Electrical and thermal analyses of catheter-based irreversible electroporation of digestive tract.

Irreversible electroporation (IRE) combined with a catheter-based electrode during endoscopy is a potential alternative treatment method for digestive tract tumors. The aim of this study was to investigate the electrical injury (EI) and thermal injury (TI) to the digestive tract via numerical analyses and to evaluate the role and impact of electrode configurations and pulse settings on the efficacy and outcomes of IRE. A finite element method was used to solve the numerical model. A digestive tract model having 4-mm-thick walls and two catheter-based electrode configuration models were constructed. The distributions of electric fields, temperature, electrical conductivity, tissue injury and limitation on the pulse number required for IRE were calculated and compared. Electrode length is an important geometric parameter for electrodes in the monopolar model (MPM), while electrode spacing affects the outcomes in the bipolar model (BPM). Increasing the pulse voltage reduces the pulse number required for tissue ablation, while increasing the risk of TI. In total, there were 6 NT-IRE protocols, 12 thermal-IRE protocols and 30 TI protocols.

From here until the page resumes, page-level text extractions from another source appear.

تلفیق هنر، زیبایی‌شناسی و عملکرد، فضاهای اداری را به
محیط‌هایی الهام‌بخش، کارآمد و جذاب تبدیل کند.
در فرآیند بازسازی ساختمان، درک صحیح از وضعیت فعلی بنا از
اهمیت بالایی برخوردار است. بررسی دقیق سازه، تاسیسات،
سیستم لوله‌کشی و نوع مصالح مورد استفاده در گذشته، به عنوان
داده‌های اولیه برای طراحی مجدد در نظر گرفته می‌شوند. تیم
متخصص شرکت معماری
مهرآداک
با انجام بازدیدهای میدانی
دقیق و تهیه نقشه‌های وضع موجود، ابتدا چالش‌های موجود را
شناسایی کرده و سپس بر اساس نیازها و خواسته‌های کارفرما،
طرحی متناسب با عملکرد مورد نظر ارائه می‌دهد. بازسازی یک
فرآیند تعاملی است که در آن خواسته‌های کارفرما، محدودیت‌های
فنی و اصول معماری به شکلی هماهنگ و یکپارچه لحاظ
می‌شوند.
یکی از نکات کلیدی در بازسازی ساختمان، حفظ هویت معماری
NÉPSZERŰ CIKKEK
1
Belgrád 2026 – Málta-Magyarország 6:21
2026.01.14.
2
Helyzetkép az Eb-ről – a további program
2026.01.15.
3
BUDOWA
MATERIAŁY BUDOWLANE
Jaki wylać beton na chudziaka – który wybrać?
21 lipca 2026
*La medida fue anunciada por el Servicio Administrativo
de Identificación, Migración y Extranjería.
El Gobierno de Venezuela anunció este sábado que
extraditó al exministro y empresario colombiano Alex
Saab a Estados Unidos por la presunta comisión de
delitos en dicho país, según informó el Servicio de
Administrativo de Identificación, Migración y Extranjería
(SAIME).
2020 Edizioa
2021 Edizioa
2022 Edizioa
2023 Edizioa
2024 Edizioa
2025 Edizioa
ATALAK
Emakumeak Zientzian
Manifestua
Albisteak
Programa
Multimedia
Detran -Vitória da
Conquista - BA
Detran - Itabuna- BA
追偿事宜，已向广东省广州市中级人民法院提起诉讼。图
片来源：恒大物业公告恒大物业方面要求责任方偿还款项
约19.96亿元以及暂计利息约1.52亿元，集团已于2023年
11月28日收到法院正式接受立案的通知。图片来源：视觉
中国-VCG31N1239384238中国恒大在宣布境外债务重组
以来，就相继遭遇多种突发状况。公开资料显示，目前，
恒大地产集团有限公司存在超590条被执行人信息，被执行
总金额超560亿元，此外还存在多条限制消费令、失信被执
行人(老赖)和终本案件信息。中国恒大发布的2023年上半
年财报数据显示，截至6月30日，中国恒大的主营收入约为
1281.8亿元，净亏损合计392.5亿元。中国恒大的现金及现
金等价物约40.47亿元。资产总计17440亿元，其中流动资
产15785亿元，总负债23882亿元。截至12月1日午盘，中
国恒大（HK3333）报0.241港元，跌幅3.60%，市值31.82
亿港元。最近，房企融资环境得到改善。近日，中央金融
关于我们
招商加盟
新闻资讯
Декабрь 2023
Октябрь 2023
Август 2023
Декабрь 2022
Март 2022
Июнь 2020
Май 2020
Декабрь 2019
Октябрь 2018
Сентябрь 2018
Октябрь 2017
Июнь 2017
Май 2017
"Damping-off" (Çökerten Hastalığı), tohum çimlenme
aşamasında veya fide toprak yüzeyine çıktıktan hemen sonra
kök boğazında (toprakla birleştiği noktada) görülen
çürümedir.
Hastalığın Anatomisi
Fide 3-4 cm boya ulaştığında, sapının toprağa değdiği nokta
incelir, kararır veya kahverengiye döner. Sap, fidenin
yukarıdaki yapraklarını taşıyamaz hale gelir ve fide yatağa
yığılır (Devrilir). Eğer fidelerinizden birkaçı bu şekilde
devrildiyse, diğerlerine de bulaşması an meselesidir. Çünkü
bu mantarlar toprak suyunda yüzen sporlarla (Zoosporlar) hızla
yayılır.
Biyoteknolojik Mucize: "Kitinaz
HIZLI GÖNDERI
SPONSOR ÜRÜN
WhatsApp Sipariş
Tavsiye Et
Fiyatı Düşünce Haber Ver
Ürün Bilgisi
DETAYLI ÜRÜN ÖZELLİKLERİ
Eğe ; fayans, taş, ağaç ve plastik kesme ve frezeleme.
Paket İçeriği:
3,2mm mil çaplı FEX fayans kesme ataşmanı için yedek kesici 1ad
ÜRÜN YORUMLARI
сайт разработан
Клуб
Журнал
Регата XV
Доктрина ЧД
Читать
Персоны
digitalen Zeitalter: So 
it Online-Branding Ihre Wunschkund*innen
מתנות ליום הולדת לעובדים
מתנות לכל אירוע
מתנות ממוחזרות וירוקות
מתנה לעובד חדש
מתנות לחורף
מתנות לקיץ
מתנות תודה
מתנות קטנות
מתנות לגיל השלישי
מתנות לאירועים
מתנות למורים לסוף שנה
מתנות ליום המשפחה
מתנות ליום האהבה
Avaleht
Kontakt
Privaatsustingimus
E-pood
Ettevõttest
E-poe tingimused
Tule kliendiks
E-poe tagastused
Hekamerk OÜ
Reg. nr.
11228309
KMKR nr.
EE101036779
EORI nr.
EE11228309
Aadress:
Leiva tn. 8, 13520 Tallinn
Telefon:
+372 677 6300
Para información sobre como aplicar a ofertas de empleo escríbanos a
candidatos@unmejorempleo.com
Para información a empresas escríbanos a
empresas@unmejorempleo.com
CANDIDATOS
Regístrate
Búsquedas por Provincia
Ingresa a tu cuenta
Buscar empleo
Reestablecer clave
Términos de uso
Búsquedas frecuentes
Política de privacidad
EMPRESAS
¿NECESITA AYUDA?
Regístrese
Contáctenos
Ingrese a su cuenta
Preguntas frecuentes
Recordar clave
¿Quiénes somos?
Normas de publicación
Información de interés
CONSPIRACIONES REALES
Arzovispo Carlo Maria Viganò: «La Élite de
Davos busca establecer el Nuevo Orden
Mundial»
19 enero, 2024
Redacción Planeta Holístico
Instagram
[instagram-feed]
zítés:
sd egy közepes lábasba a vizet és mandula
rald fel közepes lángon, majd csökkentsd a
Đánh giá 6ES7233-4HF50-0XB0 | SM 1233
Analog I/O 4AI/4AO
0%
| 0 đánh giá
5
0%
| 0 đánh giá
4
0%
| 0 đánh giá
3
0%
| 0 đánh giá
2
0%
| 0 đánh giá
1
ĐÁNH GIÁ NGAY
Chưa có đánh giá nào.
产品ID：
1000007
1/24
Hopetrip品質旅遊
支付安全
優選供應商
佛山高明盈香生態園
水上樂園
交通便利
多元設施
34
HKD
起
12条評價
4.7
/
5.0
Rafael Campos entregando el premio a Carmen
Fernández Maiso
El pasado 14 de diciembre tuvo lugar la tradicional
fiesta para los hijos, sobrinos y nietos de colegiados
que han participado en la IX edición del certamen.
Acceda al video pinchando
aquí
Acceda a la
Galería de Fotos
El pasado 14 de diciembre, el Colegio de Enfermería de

All of the NT-IRE protocols were set in BPMs with a voltage of 0.50 kV. With increasing electrode spacing, the minimum pulse number decreased. However, thermal effects were inevitable in the MPM. The electrode configuration and pulse settings are adjusted to achieve NT-IRE synergistically. The BPM is more reliable for achieving NT-IRE in 4-mm-thick digestive wall. Future and studies are needed to support and validate this conclusion.